LSAT students, Zen meditators, people who accidentally stumbled into this blog: don't be seduced into thinking there's an easier way to do things. Did you know that these people from the South Pacific rarely experience the physical manifestations of irrational psychological stress? We all know that stress headaches, sleepless nights, and that crippling, all-consuming fear of the hypothetical are indications that we're not working hard enough. I mean, the "pursuit of happiness" does not involve kicking back and enjoying the fruits of existence. It's the pursuit of happiness. We have to chase happiness down, break its neck, and stuff it for display on the mantle. That way, we can show friends and the strangers they bring to our dinner parties that we were successful in our pursuit and we have happiness's stuffed carcass to prove it.

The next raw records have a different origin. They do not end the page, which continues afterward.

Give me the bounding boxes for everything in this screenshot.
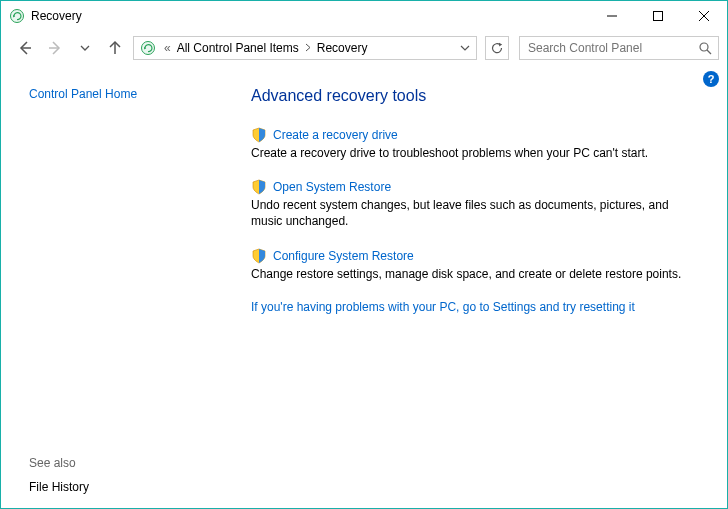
up-button[interactable] bbox=[103, 36, 127, 60]
control-panel-home-link[interactable]: Control Panel Home bbox=[29, 87, 205, 101]
close-button[interactable] bbox=[681, 1, 727, 31]
recovery-item: Create a recovery drive Create a recover… bbox=[251, 127, 697, 161]
forward-button[interactable] bbox=[43, 36, 67, 60]
breadcrumb-current[interactable]: Recovery bbox=[317, 41, 368, 55]
page-heading: Advanced recovery tools bbox=[251, 87, 697, 105]
svg-marker-11 bbox=[499, 43, 502, 47]
window-frame: Recovery bbox=[0, 0, 728, 509]
create-recovery-drive-desc: Create a recovery drive to troubleshoot … bbox=[251, 145, 697, 161]
search-input[interactable] bbox=[526, 40, 698, 56]
search-box[interactable] bbox=[519, 36, 719, 60]
address-dropdown-button[interactable] bbox=[456, 37, 474, 59]
nav-bar: « All Control Panel Items Recovery bbox=[1, 31, 727, 65]
content-area: Advanced recovery tools Create a recover… bbox=[221, 65, 727, 508]
svg-line-13 bbox=[707, 50, 711, 54]
chevron-left-double-icon: « bbox=[160, 41, 175, 55]
svg-rect-3 bbox=[654, 12, 663, 21]
reset-pc-link[interactable]: If you're having problems with your PC, … bbox=[251, 300, 697, 314]
breadcrumb: « All Control Panel Items Recovery bbox=[160, 41, 367, 55]
open-system-restore-link[interactable]: Open System Restore bbox=[273, 180, 391, 194]
recovery-item: Open System Restore Undo recent system c… bbox=[251, 179, 697, 229]
window-title: Recovery bbox=[31, 9, 82, 23]
help-icon[interactable]: ? bbox=[703, 71, 719, 87]
open-system-restore-desc: Undo recent system changes, but leave fi… bbox=[251, 197, 697, 229]
back-button[interactable] bbox=[13, 36, 37, 60]
shield-icon bbox=[251, 248, 267, 264]
recovery-icon bbox=[140, 40, 156, 56]
recovery-item: Configure System Restore Change restore … bbox=[251, 248, 697, 282]
recent-locations-button[interactable] bbox=[73, 36, 97, 60]
refresh-button[interactable] bbox=[485, 36, 509, 60]
search-icon[interactable] bbox=[698, 41, 712, 55]
minimize-button[interactable] bbox=[589, 1, 635, 31]
see-also-label: See also bbox=[29, 456, 205, 470]
title-bar: Recovery bbox=[1, 1, 727, 31]
window-controls bbox=[589, 1, 727, 31]
configure-system-restore-desc: Change restore settings, manage disk spa… bbox=[251, 266, 697, 282]
recovery-icon bbox=[9, 8, 25, 24]
breadcrumb-root[interactable]: All Control Panel Items bbox=[177, 41, 299, 55]
configure-system-restore-link[interactable]: Configure System Restore bbox=[273, 249, 414, 263]
svg-point-12 bbox=[700, 43, 708, 51]
chevron-right-icon bbox=[301, 41, 315, 55]
file-history-link[interactable]: File History bbox=[29, 480, 205, 494]
address-bar[interactable]: « All Control Panel Items Recovery bbox=[133, 36, 477, 60]
maximize-button[interactable] bbox=[635, 1, 681, 31]
shield-icon bbox=[251, 127, 267, 143]
body: ? Control Panel Home See also File Histo… bbox=[1, 65, 727, 508]
shield-icon bbox=[251, 179, 267, 195]
create-recovery-drive-link[interactable]: Create a recovery drive bbox=[273, 128, 398, 142]
sidebar: Control Panel Home See also File History bbox=[1, 65, 221, 508]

So what does the Buddha say?
Do not believe in anything simply because you have heard it. Do not believe in anything simply because it is spoken and rumored by many. Do not believe in anything simply because it is found written in your religious books. Do not believe in anything merely on the authority of your teachers and elders. Do not believe in traditions because they have been handed down for many generations. But after observation and analysis, when you find that anything agrees with reason and is conducive to the good and benefit of one and all, then accept it and live up to it.
I think any intelligent person will agree that your way of life, when subjected to analysis and reason, is "conducive to the good and benefit" of you and everyone around you. I mean, how good could life be if your iPhone were a drum and your concerns were pleasure?